Chernow’s early hunch was that the Rockefeller legend was “exhausted” and that he should skip the project. We can rejoice that he did not. For here, finally, is an intelligent and insightful account of the most important industrialist of his time, of his personal and family life, his religious beliefs, his massive philanthropy, and the company he created. This important revisionist account of the man and the myth is about as good as we are likely to get.

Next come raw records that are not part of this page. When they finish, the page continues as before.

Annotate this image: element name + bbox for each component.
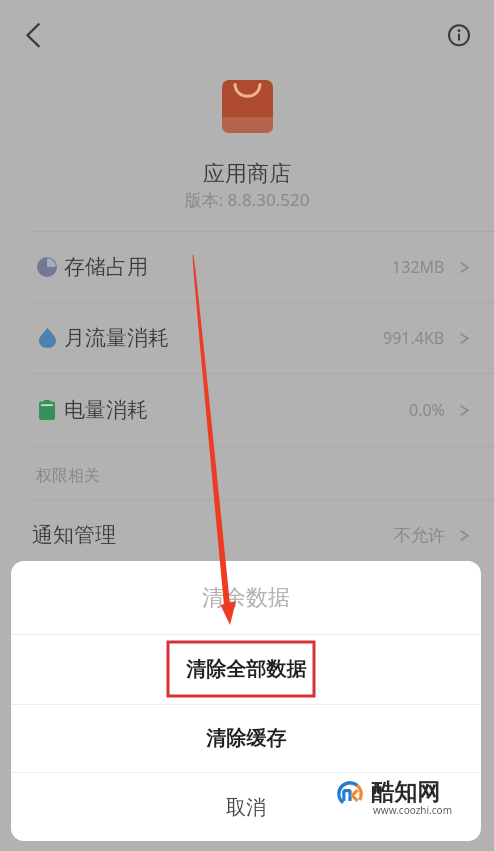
staticText: 电量消耗 (64, 397, 148, 423)
staticText: 991.4KB (383, 327, 445, 349)
button[interactable]: 通知管理 (0, 500, 494, 570)
button[interactable]: 清除缓存 (11, 705, 481, 772)
staticText: www.coozhi.com (373, 803, 452, 817)
staticText: 存储占用 (64, 254, 148, 280)
staticText: 应用商店 (0, 160, 494, 188)
staticText: 月流量消耗 (64, 325, 169, 351)
button[interactable]: App info (439, 15, 479, 55)
staticText: 版本: 8.8.30.520 (0, 188, 494, 211)
staticText: 清除缓存 (206, 726, 286, 751)
staticText: 通知管理 (32, 522, 116, 548)
staticText: 权限相关 (36, 466, 100, 486)
staticText: 不允许 (394, 525, 445, 546)
staticText: 清余数据 (202, 584, 290, 612)
staticText: 酷知网 (371, 778, 440, 807)
button[interactable]: 电量消耗 (0, 374, 494, 446)
button[interactable]: Back (14, 14, 56, 56)
button[interactable]: 存储占用 (0, 232, 494, 302)
staticText: 132MB (392, 256, 445, 278)
staticText: 0.0% (409, 399, 445, 421)
button[interactable]: 清除全部数据 (11, 635, 481, 704)
button[interactable]: 月流量消耗 (0, 303, 494, 373)
staticText: 清除全部数据 (186, 657, 306, 682)
button[interactable]: 取消 (11, 773, 481, 841)
staticText: 取消 (226, 795, 266, 820)
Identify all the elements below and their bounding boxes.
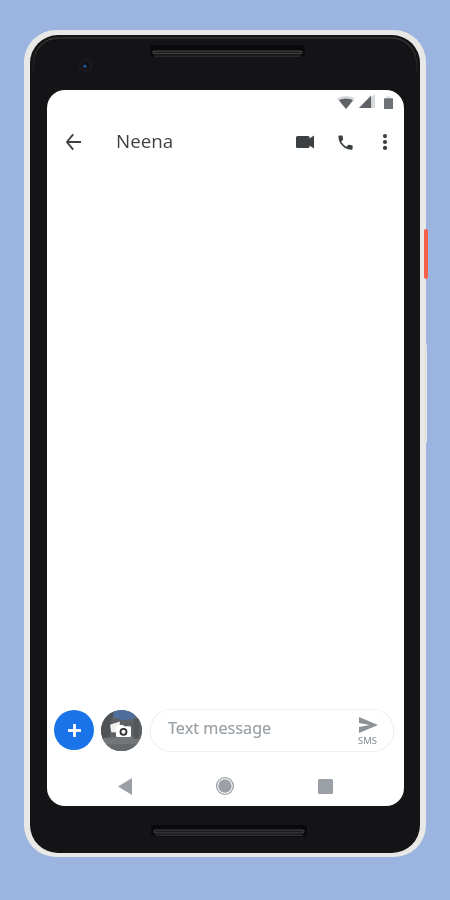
button[interactable]: Text message [150,709,394,752]
button[interactable]: Recent apps [305,766,345,806]
button[interactable]: Back [105,766,145,806]
button[interactable]: Add attachment [54,710,94,750]
button[interactable]: Call [325,122,365,162]
button[interactable]: Home [205,766,245,806]
button[interactable]: Video call [285,122,325,162]
staticText: SMS [358,734,378,747]
button[interactable]: Camera [101,710,142,751]
button[interactable]: More options [365,122,404,162]
staticText: Text message [168,717,272,739]
button[interactable]: Back [51,120,95,164]
staticText: Neena [116,128,174,153]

Who was John D. Rockefeller? Chernow shows that he was, above all else, a man who held fast to certain core values throughout his life. His early Baptist religious training shaped his lifelong attitudes toward the importance of hard work and charitable giving. Rockefeller threw himself into both without reservation. “Get money and give money” was his double-entry bookkeeping for reconciling capitalism and Christianity. His church work and other charitable causes were never an apology for his commercial success. Readers of this magazine can be grateful that he sank many millions into creating the University of Chicago.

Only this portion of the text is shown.